(TASK GOAL) If a record contains a picture, drop the picture and copy everything else exactly.

(RECORDED DATA)
*** Block opens ***

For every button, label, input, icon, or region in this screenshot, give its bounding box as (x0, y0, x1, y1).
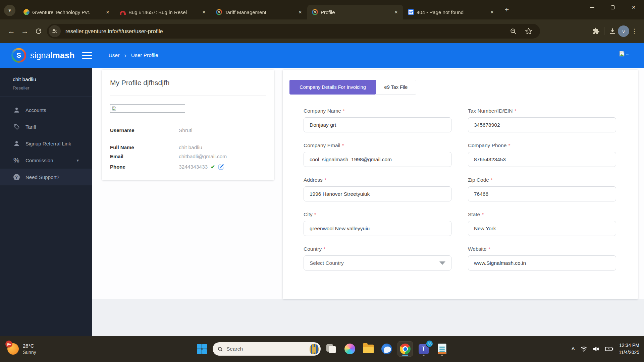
taskbar-search[interactable]: Search (213, 342, 321, 356)
back-button[interactable]: ← (5, 24, 18, 38)
sidebar-item-commission[interactable]: % Commission ▾ (0, 152, 92, 169)
close-button[interactable]: ✕ (623, 0, 644, 15)
required-asterisk: * (515, 108, 517, 114)
sidebar-item-label: Tariff (25, 124, 36, 130)
file-explorer-button[interactable] (361, 341, 376, 357)
signalmash-logo-icon: S (11, 48, 26, 63)
chrome-button[interactable] (397, 341, 413, 357)
tab-title: Tariff Management (225, 9, 294, 15)
start-button[interactable] (194, 341, 210, 357)
tab-company-details[interactable]: Company Details For Invoicing (289, 80, 376, 95)
company-details-card: Company Details For Invoicing e9 Tax Fil… (283, 70, 638, 299)
edit-icon (218, 164, 224, 170)
taskbar-center: Search T 35 (194, 336, 450, 362)
site-info-button[interactable] (49, 25, 61, 37)
thunderbird-button[interactable] (379, 341, 394, 357)
city-input[interactable] (304, 221, 451, 236)
browser-profile-avatar[interactable]: v (618, 25, 629, 37)
copilot-button[interactable] (342, 341, 358, 357)
company-phone-input[interactable] (468, 152, 616, 167)
forward-button[interactable]: → (18, 24, 32, 38)
bookmark-button[interactable] (523, 26, 534, 37)
task-view-button[interactable] (324, 341, 339, 357)
tab-gventure[interactable]: GVenture Technology Pvt. ✕ (19, 5, 115, 19)
sidebar-item-signup-referral-link[interactable]: Signup Referral Link (0, 135, 92, 152)
tray-expand-button[interactable]: ^ (572, 346, 575, 353)
url-text[interactable]: reseller.gventure.info/#/user/user-profi… (65, 28, 508, 35)
zoom-button[interactable] (508, 26, 519, 37)
tab-close-icon[interactable]: ✕ (488, 8, 496, 16)
row-label: Username (110, 127, 179, 133)
website-input[interactable] (468, 255, 616, 270)
required-asterisk: * (482, 212, 484, 217)
brand-name: signalmash (30, 51, 75, 60)
field-tax-number: Tax Number/ID/EIN* (468, 108, 616, 132)
form-grid: Company Name* Tax Number/ID/EIN* Company… (283, 95, 638, 281)
minimize-button[interactable] (582, 0, 602, 15)
breadcrumb-page: User Profile (131, 52, 158, 58)
tab-e9-tax-file[interactable]: e9 Tax File (376, 80, 416, 95)
row-label: Full Name (110, 144, 179, 150)
sidebar-item-accounts[interactable]: Accounts (0, 102, 92, 118)
maximize-button[interactable] (602, 0, 623, 15)
field-country: Country* Select Country (304, 246, 451, 270)
tab-profile-active[interactable]: S Profile ✕ (307, 5, 403, 19)
address-input[interactable] (304, 186, 451, 201)
extensions-button[interactable] (591, 26, 601, 37)
browser-menu-button[interactable]: ⋮ (629, 27, 639, 35)
tab-close-icon[interactable]: ✕ (392, 8, 400, 16)
notepad-button[interactable] (434, 341, 450, 357)
battery-button[interactable] (605, 347, 613, 351)
tab-404[interactable]: W 404 - Page not found ✕ (403, 5, 499, 19)
toolbar-separator (604, 27, 604, 35)
sidebar-toggle-button[interactable] (82, 52, 92, 59)
teams-button[interactable]: T 35 (416, 341, 431, 357)
chrome-icon (400, 344, 411, 354)
signalmash-favicon-icon: S (216, 9, 222, 15)
taskbar: 9+ 28°C Sunny Search (0, 336, 644, 362)
row-value: chit badliu (179, 144, 202, 150)
zip-code-input[interactable] (468, 186, 616, 201)
task-view-icon (326, 344, 336, 354)
select-caret-icon (439, 261, 445, 265)
new-tab-button[interactable]: + (502, 5, 512, 15)
tab-bug[interactable]: Bug #14657: Bug in Resel ✕ (115, 5, 211, 19)
state-input[interactable] (468, 221, 616, 236)
breadcrumb-section[interactable]: User (109, 52, 120, 58)
browser-toolbar: ← → reseller.gventure.info/#/user/user-p… (0, 19, 644, 43)
tax-number-input[interactable] (468, 117, 616, 132)
profile-row-email: Email chitbadli@gmail.com (110, 154, 266, 160)
tab-search-button[interactable]: ▾ (4, 5, 15, 16)
taskbar-clock[interactable]: 12:34 PM 11/4/2025 (619, 342, 639, 356)
wifi-button[interactable] (580, 346, 587, 352)
sidebar-user-role: Reseller (13, 85, 92, 90)
company-email-input[interactable] (304, 152, 451, 167)
ellipsis: ... (626, 51, 629, 56)
edit-phone-button[interactable] (218, 164, 224, 170)
profile-title: My Profile djfhsdjfh (110, 70, 266, 96)
field-state: State* (468, 212, 616, 236)
field-label: Company Phone (468, 142, 506, 148)
address-bar[interactable]: reseller.gventure.info/#/user/user-profi… (47, 24, 540, 39)
field-zip-code: Zip Code* (468, 177, 616, 201)
page-content: My Profile djfhsdjfh Username Shruti Ful… (92, 68, 644, 336)
header-avatar[interactable]: ... (619, 50, 629, 57)
field-company-name: Company Name* (304, 108, 451, 132)
sidebar-item-tariff[interactable]: Tariff (0, 118, 92, 135)
volume-button[interactable] (593, 346, 600, 352)
tab-tariff-management[interactable]: S Tariff Management ✕ (211, 5, 307, 19)
tab-close-icon[interactable]: ✕ (104, 8, 111, 16)
downloads-button[interactable] (607, 26, 618, 37)
company-name-input[interactable] (304, 117, 451, 132)
sidebar: chit badliu Reseller Accounts Tariff (0, 68, 92, 336)
sidebar-item-need-support[interactable]: ? Need Support? (0, 169, 92, 185)
country-select[interactable]: Select Country (304, 255, 451, 270)
required-asterisk: * (314, 212, 316, 217)
tab-close-icon[interactable]: ✕ (200, 8, 208, 16)
close-icon: ✕ (632, 4, 636, 10)
reload-button[interactable] (32, 24, 45, 38)
maximize-icon (611, 5, 615, 9)
weather-widget[interactable]: 9+ 28°C Sunny (7, 336, 36, 362)
tab-close-icon[interactable]: ✕ (297, 8, 304, 16)
app-header: S signalmash User › User Profile ... (0, 43, 644, 68)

*** Block closes ***

(ANSWER SECTION)
For every button, label, input, icon, or region in this screenshot, give its bounding box as (x0, y0, x1, y1).
taskbar-search[interactable]: Search (213, 342, 321, 356)
back-button[interactable]: ← (5, 24, 18, 38)
sidebar-item-commission[interactable]: % Commission ▾ (0, 152, 92, 169)
close-button[interactable]: ✕ (623, 0, 644, 15)
required-asterisk: * (515, 108, 517, 114)
sidebar-item-label: Tariff (25, 124, 36, 130)
file-explorer-button[interactable] (361, 341, 376, 357)
signalmash-logo-icon: S (11, 48, 26, 63)
chrome-button[interactable] (397, 341, 413, 357)
tab-title: Tariff Management (225, 9, 294, 15)
start-button[interactable] (194, 341, 210, 357)
tab-company-details[interactable]: Company Details For Invoicing (289, 80, 376, 95)
company-details-card: Company Details For Invoicing e9 Tax Fil… (283, 70, 638, 299)
edit-icon (218, 164, 224, 170)
taskbar-center: Search T 35 (194, 336, 450, 362)
site-info-button[interactable] (49, 25, 61, 37)
thunderbird-button[interactable] (379, 341, 394, 357)
city-input[interactable] (304, 221, 451, 236)
browser-profile-avatar[interactable]: v (618, 25, 629, 37)
copilot-button[interactable] (342, 341, 358, 357)
company-phone-input[interactable] (468, 152, 616, 167)
forward-button[interactable]: → (18, 24, 32, 38)
bookmark-button[interactable] (523, 26, 534, 37)
task-view-button[interactable] (324, 341, 339, 357)
tab-gventure[interactable]: GVenture Technology Pvt. ✕ (19, 5, 115, 19)
sidebar-item-signup-referral-link[interactable]: Signup Referral Link (0, 135, 92, 152)
tray-expand-button[interactable]: ^ (572, 346, 575, 353)
url-text[interactable]: reseller.gventure.info/#/user/user-profi… (65, 28, 508, 35)
zoom-button[interactable] (508, 26, 519, 37)
tab-close-icon[interactable]: ✕ (488, 8, 496, 16)
row-label: Username (110, 127, 179, 133)
website-input[interactable] (468, 255, 616, 270)
required-asterisk: * (482, 212, 484, 217)
brand-name: signalmash (30, 51, 75, 60)
field-tax-number: Tax Number/ID/EIN* (468, 108, 616, 132)
form-grid: Company Name* Tax Number/ID/EIN* Company… (283, 95, 638, 281)
minimize-button[interactable] (582, 0, 602, 15)
breadcrumb-page: User Profile (131, 52, 158, 58)
tab-e9-tax-file[interactable]: e9 Tax File (376, 80, 416, 95)
row-label: Full Name (110, 144, 179, 150)
sidebar-item-accounts[interactable]: Accounts (0, 102, 92, 118)
maximize-button[interactable] (602, 0, 623, 15)
field-country: Country* Select Country (304, 246, 451, 270)
tab-profile-active[interactable]: S Profile ✕ (307, 5, 403, 19)
address-input[interactable] (304, 186, 451, 201)
extensions-button[interactable] (591, 26, 601, 37)
browser-menu-button[interactable]: ⋮ (629, 27, 639, 35)
tab-close-icon[interactable]: ✕ (392, 8, 400, 16)
notepad-button[interactable] (434, 341, 450, 357)
battery-button[interactable] (605, 347, 613, 351)
tab-404[interactable]: W 404 - Page not found ✕ (403, 5, 499, 19)
toolbar-separator (604, 27, 604, 35)
sidebar-toggle-button[interactable] (82, 52, 92, 59)
teams-button[interactable]: T 35 (416, 341, 431, 357)
chrome-icon (400, 344, 411, 354)
signalmash-favicon-icon: S (216, 9, 222, 15)
taskbar: 9+ 28°C Sunny Search (0, 336, 644, 362)
row-value: chit badliu (179, 144, 202, 150)
zip-code-input[interactable] (468, 186, 616, 201)
task-view-icon (326, 344, 336, 354)
select-caret-icon (439, 261, 445, 265)
new-tab-button[interactable]: + (502, 5, 512, 15)
tab-bug[interactable]: Bug #14657: Bug in Resel ✕ (115, 5, 211, 19)
state-input[interactable] (468, 221, 616, 236)
breadcrumb-section[interactable]: User (109, 52, 120, 58)
browser-toolbar: ← → reseller.gventure.info/#/user/user-p… (0, 19, 644, 43)
tax-number-input[interactable] (468, 117, 616, 132)
profile-row-email: Email chitbadli@gmail.com (110, 154, 266, 160)
tab-search-button[interactable]: ▾ (4, 5, 15, 16)
taskbar-clock[interactable]: 12:34 PM 11/4/2025 (619, 342, 639, 356)
wifi-button[interactable] (580, 346, 587, 352)
sidebar-user-role: Reseller (13, 85, 92, 90)
company-email-input[interactable] (304, 152, 451, 167)
ellipsis: ... (626, 51, 629, 56)
edit-phone-button[interactable] (218, 164, 224, 170)
profile-title: My Profile djfhsdjfh (110, 70, 266, 96)
field-state: State* (468, 212, 616, 236)
field-label: Company Phone (468, 142, 506, 148)
address-bar[interactable]: reseller.gventure.info/#/user/user-profi… (47, 24, 540, 39)
field-zip-code: Zip Code* (468, 177, 616, 201)
page-content: My Profile djfhsdjfh Username Shruti Ful… (92, 68, 644, 336)
header-avatar[interactable]: ... (619, 50, 629, 57)
field-company-name: Company Name* (304, 108, 451, 132)
sidebar-item-tariff[interactable]: Tariff (0, 118, 92, 135)
volume-button[interactable] (593, 346, 600, 352)
tab-tariff-management[interactable]: S Tariff Management ✕ (211, 5, 307, 19)
tab-close-icon[interactable]: ✕ (104, 8, 111, 16)
downloads-button[interactable] (607, 26, 618, 37)
company-name-input[interactable] (304, 117, 451, 132)
sidebar: chit badliu Reseller Accounts Tariff (0, 68, 92, 336)
sidebar-item-need-support[interactable]: ? Need Support? (0, 169, 92, 185)
country-select[interactable]: Select Country (304, 255, 451, 270)
required-asterisk: * (314, 212, 316, 217)
tab-close-icon[interactable]: ✕ (200, 8, 208, 16)
close-icon: ✕ (632, 4, 636, 10)
reload-button[interactable] (32, 24, 45, 38)
maximize-icon (611, 5, 615, 9)
weather-widget[interactable]: 9+ 28°C Sunny (7, 336, 36, 362)
tab-close-icon[interactable]: ✕ (297, 8, 304, 16)
app-header: S signalmash User › User Profile ... (0, 43, 644, 68)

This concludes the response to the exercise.